§ Task brief
The data below holds the lines to copy: everything from the line containing "Colaboramos con todas" to the line containing "garantizar que recibas", both ends included, set down exactly.

§ Given information
┏━━

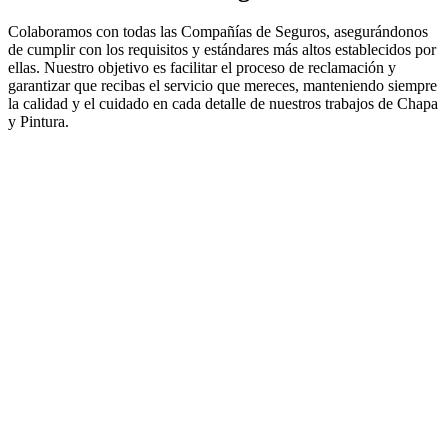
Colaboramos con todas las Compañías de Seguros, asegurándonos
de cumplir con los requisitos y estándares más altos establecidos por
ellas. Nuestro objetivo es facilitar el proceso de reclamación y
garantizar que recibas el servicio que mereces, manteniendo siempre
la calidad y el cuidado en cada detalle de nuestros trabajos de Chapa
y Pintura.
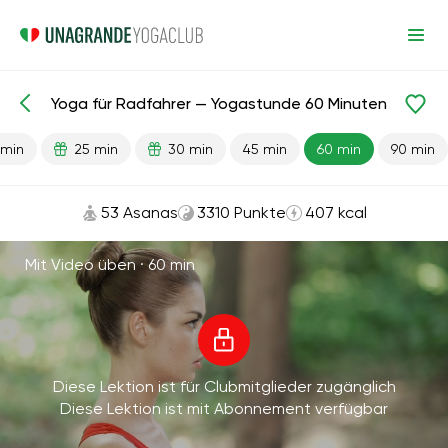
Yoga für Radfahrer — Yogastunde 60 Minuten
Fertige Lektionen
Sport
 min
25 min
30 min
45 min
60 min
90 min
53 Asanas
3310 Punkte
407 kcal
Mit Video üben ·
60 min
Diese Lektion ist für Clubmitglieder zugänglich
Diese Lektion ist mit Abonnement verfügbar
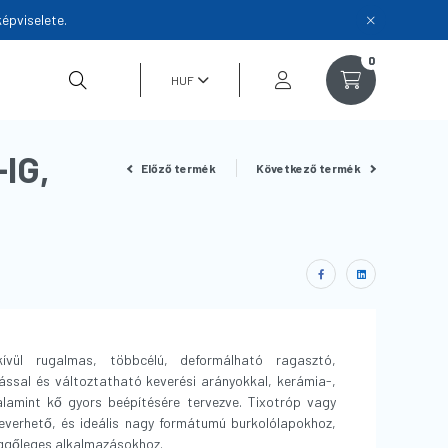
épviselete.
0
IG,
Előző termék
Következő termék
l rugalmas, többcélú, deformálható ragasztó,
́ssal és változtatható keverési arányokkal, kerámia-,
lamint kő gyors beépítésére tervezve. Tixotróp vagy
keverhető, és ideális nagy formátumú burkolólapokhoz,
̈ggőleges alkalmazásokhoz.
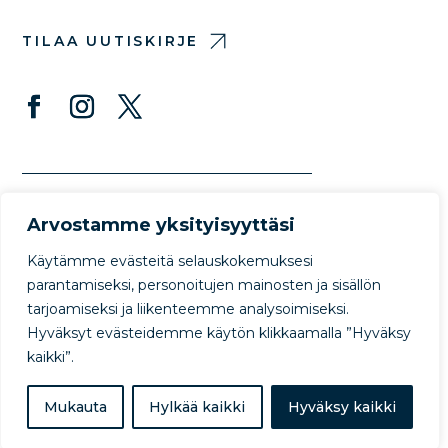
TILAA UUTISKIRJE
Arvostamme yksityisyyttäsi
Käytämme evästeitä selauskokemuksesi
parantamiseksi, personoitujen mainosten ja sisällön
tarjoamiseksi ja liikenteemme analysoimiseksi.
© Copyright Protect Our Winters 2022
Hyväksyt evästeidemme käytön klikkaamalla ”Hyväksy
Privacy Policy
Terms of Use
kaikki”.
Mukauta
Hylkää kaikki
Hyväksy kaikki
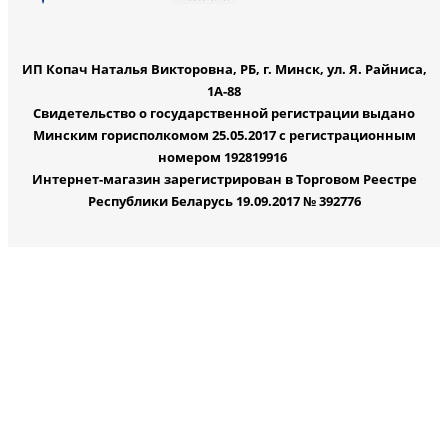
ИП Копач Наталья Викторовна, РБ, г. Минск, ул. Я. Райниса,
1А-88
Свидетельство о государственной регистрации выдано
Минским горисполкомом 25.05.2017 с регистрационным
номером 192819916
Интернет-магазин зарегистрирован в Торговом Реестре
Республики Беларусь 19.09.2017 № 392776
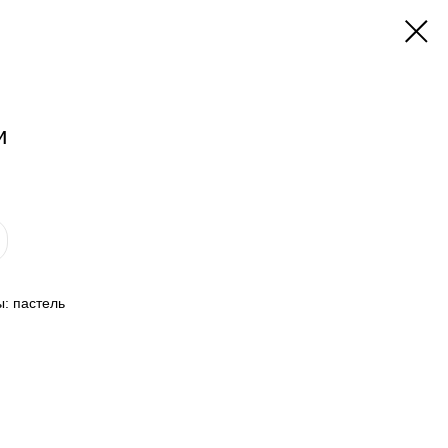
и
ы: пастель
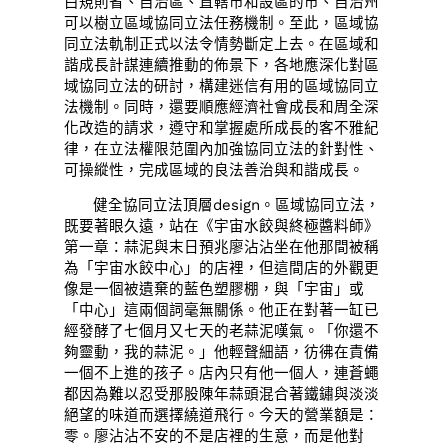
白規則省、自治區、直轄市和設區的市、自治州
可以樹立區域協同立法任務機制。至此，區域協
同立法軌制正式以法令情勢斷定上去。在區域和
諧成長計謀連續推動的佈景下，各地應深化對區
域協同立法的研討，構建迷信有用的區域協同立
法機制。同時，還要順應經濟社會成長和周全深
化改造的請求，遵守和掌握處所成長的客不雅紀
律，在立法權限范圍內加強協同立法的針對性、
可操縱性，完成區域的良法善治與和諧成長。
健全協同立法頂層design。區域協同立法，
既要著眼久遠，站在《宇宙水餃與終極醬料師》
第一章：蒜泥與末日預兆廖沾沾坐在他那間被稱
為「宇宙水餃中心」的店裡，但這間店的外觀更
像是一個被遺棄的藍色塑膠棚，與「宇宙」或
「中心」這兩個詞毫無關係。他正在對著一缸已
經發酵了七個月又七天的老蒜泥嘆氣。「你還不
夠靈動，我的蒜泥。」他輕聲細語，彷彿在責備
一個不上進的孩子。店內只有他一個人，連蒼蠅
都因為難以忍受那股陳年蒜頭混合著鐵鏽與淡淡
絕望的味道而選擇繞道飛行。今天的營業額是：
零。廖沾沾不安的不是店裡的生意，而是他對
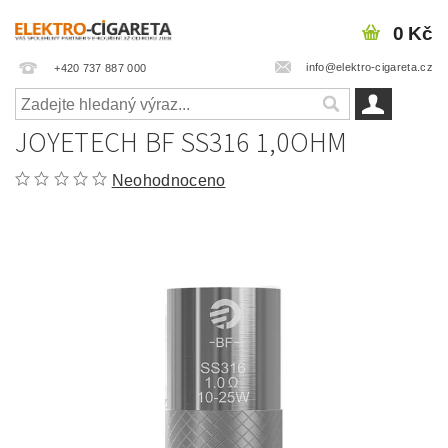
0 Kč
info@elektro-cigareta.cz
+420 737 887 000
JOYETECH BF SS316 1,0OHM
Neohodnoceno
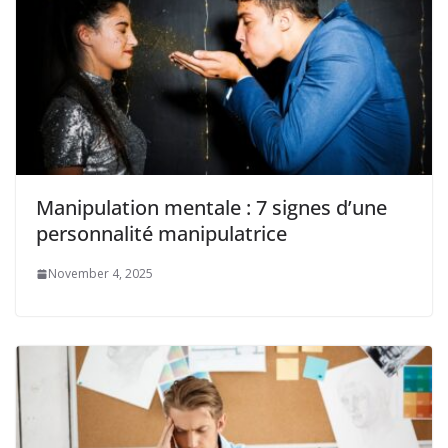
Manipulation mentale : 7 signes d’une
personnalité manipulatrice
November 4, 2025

┗━━
┏━━

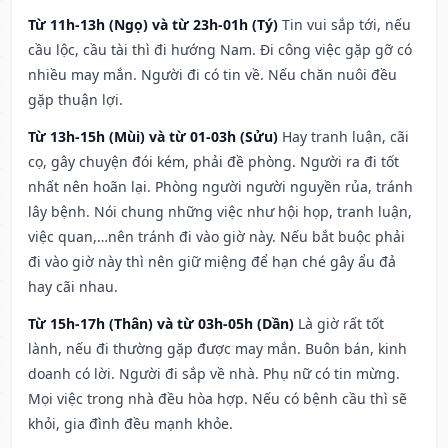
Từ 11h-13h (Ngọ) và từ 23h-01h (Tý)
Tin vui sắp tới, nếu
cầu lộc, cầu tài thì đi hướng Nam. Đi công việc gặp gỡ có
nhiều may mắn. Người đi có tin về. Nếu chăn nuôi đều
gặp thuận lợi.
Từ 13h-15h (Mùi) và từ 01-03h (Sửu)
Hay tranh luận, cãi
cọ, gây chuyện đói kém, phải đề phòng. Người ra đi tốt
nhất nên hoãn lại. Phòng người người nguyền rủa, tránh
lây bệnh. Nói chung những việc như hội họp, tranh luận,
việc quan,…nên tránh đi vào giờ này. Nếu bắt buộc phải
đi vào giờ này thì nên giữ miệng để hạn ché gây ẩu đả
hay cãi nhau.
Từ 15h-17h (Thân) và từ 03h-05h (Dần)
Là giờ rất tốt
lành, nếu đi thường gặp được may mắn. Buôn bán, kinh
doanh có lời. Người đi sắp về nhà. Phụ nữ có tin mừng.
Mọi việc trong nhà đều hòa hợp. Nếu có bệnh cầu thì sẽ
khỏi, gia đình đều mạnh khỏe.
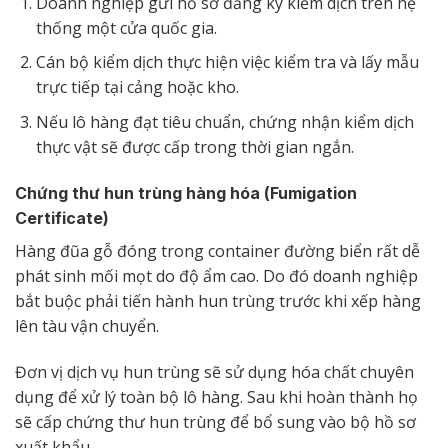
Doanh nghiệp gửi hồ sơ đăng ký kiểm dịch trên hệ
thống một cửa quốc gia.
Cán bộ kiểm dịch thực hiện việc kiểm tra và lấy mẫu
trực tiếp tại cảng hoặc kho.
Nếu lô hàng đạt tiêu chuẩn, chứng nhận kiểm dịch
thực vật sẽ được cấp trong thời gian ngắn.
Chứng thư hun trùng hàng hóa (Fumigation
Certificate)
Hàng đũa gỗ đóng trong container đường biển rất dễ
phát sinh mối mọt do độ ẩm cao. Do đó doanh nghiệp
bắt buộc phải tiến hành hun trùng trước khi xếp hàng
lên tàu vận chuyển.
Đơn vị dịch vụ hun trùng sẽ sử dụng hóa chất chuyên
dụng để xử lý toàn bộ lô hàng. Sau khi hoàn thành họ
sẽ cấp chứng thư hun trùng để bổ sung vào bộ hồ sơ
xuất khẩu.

┗━━
┏━━

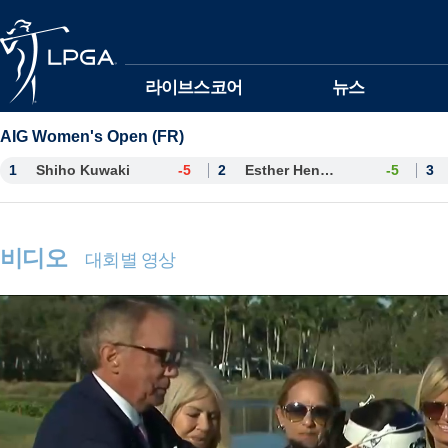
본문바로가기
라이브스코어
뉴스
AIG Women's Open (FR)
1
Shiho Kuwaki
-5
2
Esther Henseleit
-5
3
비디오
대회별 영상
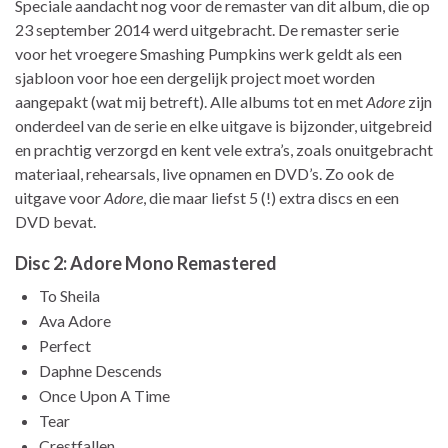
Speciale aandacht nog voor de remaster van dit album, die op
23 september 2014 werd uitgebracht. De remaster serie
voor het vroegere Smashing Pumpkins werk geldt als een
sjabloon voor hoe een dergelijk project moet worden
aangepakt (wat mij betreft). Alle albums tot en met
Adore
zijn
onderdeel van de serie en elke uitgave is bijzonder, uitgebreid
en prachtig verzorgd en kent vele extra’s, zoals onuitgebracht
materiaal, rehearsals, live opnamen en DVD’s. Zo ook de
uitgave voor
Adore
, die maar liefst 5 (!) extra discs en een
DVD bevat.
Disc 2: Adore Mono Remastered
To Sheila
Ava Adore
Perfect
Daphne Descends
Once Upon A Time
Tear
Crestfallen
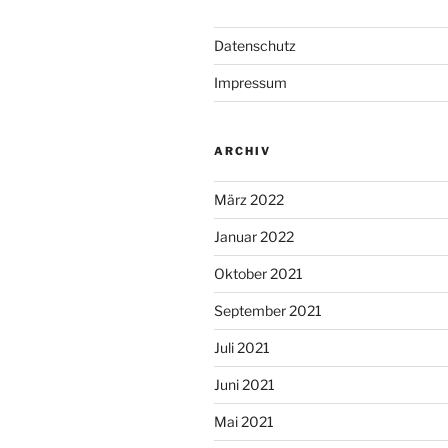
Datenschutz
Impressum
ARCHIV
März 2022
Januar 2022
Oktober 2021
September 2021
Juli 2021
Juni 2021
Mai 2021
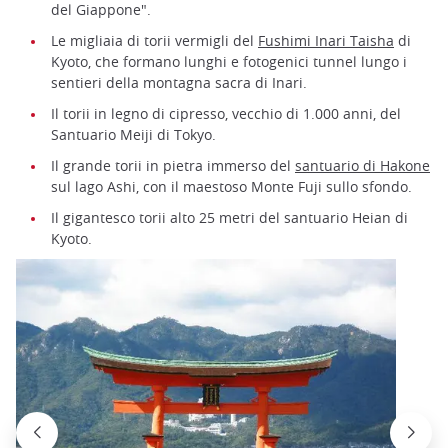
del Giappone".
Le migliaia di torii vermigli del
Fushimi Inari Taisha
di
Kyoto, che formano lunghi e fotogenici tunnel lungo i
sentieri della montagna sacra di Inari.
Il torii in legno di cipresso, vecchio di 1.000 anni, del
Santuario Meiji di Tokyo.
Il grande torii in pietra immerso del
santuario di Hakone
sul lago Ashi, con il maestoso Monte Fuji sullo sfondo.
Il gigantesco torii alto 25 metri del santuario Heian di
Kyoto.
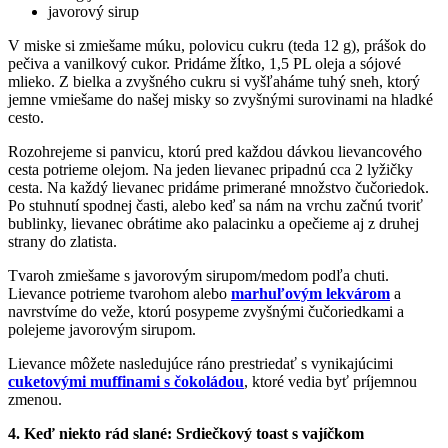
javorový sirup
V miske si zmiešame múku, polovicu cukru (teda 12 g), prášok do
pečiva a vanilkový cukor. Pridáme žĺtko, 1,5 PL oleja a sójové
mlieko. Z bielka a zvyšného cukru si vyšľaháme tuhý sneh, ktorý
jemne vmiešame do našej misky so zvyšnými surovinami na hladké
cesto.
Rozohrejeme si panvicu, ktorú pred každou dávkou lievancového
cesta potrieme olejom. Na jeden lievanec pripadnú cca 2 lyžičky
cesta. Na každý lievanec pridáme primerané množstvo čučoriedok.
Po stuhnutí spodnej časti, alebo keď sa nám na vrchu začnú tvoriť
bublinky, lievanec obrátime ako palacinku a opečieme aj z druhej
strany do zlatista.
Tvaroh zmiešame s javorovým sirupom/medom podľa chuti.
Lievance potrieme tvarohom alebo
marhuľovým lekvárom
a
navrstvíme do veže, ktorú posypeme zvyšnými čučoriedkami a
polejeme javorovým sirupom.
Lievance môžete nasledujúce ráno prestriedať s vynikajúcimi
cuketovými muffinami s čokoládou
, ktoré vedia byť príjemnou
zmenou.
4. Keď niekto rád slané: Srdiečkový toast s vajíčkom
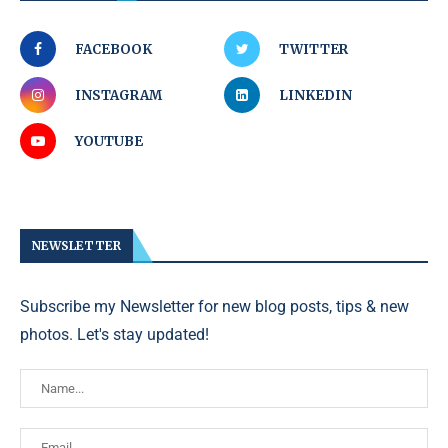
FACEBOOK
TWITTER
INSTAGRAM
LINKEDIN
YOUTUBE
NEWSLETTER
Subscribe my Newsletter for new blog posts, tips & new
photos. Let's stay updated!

┗━━

§ Expected answer
Colaboramos con todas las Compañías de Seguros, asegurándonos
de cumplir con los requisitos y estándares más altos establecidos por
ellas. Nuestro objetivo es facilitar el proceso de reclamación y
garantizar que recibas el servicio que mereces, manteniendo siempre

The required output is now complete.